Collected data
____________

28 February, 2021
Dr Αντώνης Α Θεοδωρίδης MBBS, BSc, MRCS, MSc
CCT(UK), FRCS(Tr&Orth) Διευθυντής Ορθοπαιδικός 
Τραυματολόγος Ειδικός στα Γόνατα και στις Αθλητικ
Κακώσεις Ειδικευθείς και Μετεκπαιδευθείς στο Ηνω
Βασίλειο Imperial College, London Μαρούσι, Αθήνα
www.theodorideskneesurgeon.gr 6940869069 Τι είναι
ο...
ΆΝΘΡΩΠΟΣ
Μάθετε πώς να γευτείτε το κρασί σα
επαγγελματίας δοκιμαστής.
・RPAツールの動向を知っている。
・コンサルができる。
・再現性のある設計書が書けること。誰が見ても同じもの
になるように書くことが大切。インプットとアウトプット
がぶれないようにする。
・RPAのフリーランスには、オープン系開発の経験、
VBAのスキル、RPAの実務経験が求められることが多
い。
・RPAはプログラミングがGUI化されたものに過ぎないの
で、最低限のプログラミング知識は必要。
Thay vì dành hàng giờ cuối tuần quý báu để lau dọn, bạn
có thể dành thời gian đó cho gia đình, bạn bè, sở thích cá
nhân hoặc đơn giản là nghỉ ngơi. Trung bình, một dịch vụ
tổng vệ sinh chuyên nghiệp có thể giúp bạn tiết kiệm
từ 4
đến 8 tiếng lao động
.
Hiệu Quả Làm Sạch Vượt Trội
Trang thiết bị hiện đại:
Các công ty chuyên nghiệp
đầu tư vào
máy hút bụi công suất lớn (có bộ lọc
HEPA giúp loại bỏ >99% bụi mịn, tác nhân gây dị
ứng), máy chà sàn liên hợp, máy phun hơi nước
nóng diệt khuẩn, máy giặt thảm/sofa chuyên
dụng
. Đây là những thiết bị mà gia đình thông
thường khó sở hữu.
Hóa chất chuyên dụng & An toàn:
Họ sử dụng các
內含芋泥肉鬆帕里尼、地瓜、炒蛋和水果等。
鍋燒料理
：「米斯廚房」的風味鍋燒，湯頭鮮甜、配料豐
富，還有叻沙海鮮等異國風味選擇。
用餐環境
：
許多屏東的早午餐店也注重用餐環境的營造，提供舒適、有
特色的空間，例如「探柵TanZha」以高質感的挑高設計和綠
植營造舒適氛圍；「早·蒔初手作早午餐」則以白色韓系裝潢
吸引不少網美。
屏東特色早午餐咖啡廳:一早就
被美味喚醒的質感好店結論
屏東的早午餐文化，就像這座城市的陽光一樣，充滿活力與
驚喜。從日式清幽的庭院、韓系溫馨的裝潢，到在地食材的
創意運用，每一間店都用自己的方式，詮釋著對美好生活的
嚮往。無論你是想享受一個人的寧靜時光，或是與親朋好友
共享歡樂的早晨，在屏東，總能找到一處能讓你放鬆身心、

____________

WHAT THIS TASK INVOLVES
Repeat exactly the lines above, starting with the line that contains "thường khó sở hữu." and ending with the last line, both included, and nothing else.

EXERCISE OUTPUT
thường khó sở hữu.
Hóa chất chuyên dụng & An toàn:
Họ sử dụng các
內含芋泥肉鬆帕里尼、地瓜、炒蛋和水果等。
鍋燒料理
：「米斯廚房」的風味鍋燒，湯頭鮮甜、配料豐
富，還有叻沙海鮮等異國風味選擇。
用餐環境
：
許多屏東的早午餐店也注重用餐環境的營造，提供舒適、有
特色的空間，例如「探柵TanZha」以高質感的挑高設計和綠
植營造舒適氛圍；「早·蒔初手作早午餐」則以白色韓系裝潢
吸引不少網美。
屏東特色早午餐咖啡廳:一早就
被美味喚醒的質感好店結論
屏東的早午餐文化，就像這座城市的陽光一樣，充滿活力與
驚喜。從日式清幽的庭院、韓系溫馨的裝潢，到在地食材的
創意運用，每一間店都用自己的方式，詮釋著對美好生活的
嚮往。無論你是想享受一個人的寧靜時光，或是與親朋好友
共享歡樂的早晨，在屏東，總能找到一處能讓你放鬆身心、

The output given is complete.